* INSTRUCTIONS FOR THE TASK
Omitting every picture, output the records below exactly, please.

* LISTED RECORDS
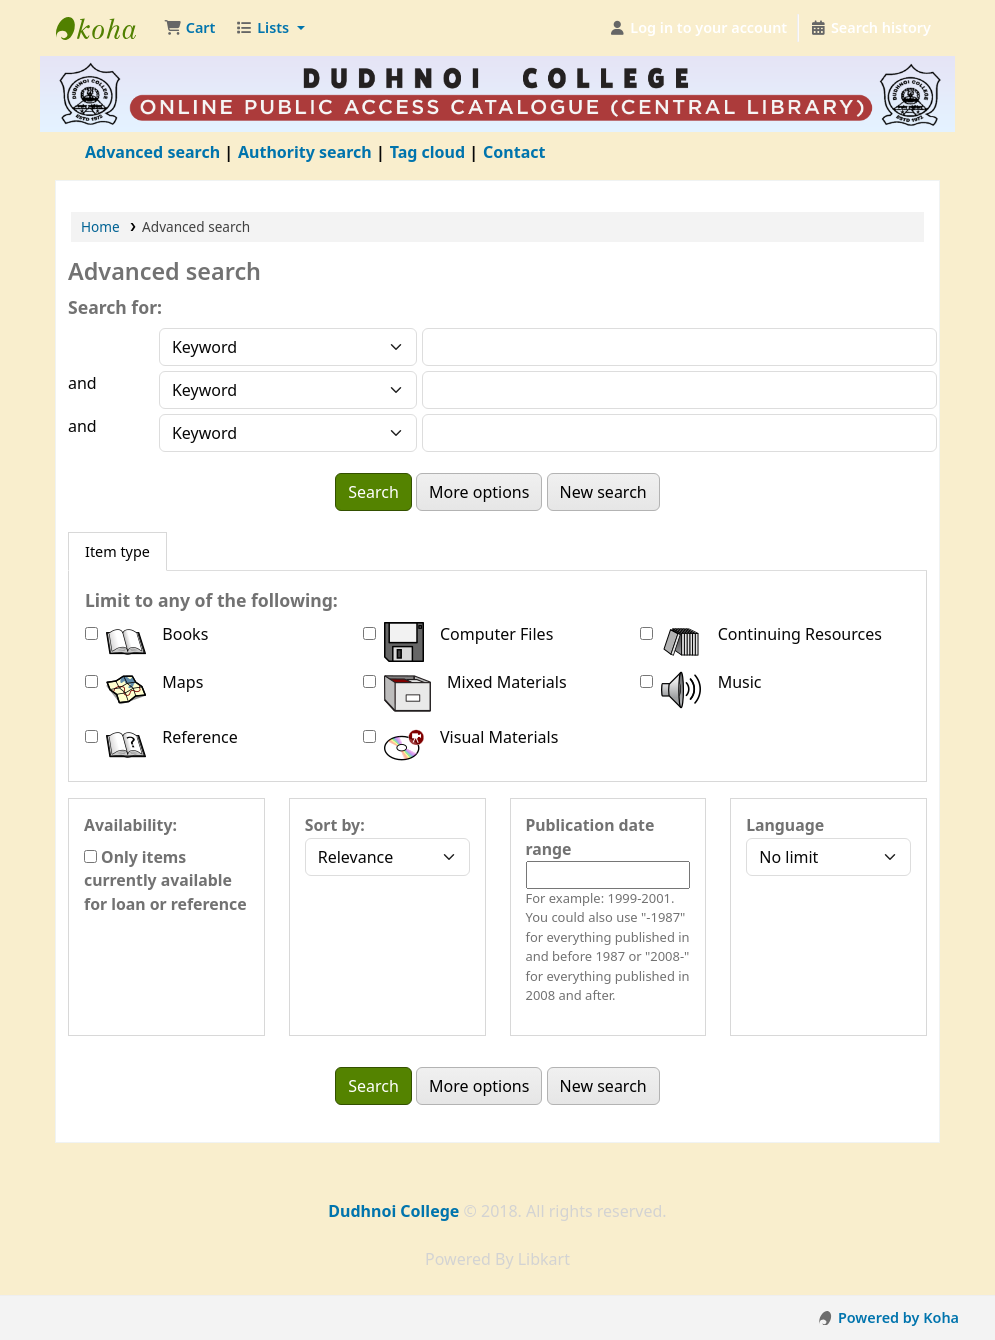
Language (785, 825)
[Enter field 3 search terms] (679, 433)
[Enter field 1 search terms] (679, 347)
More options (479, 492)
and (82, 383)
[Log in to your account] (698, 28)
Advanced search (152, 152)
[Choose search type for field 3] (288, 433)
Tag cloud (427, 152)
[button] (189, 28)
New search (603, 492)
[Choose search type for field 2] (288, 390)
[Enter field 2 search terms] (679, 390)
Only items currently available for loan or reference (165, 881)
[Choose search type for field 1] (288, 347)
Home (100, 226)
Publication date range (590, 837)
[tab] (117, 552)
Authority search (305, 152)
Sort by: (335, 825)
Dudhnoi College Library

* SOLUTION TO THE PROBLEM
Language (785, 825)
[Enter field 3 search terms] (679, 433)
[Enter field 1 search terms] (679, 347)
More options (479, 492)
and (82, 383)
[Log in to your account] (698, 28)
Advanced search (152, 152)
[Choose search type for field 3] (288, 433)
Tag cloud (427, 152)
[button] (189, 28)
New search (603, 492)
[Choose search type for field 2] (288, 390)
[Enter field 2 search terms] (679, 390)
Only items currently available for loan or reference (165, 881)
[Choose search type for field 1] (288, 347)
Home (100, 226)
Publication date range (590, 837)
[tab] (117, 552)
Authority search (305, 152)
Sort by: (335, 825)
Dudhnoi College Library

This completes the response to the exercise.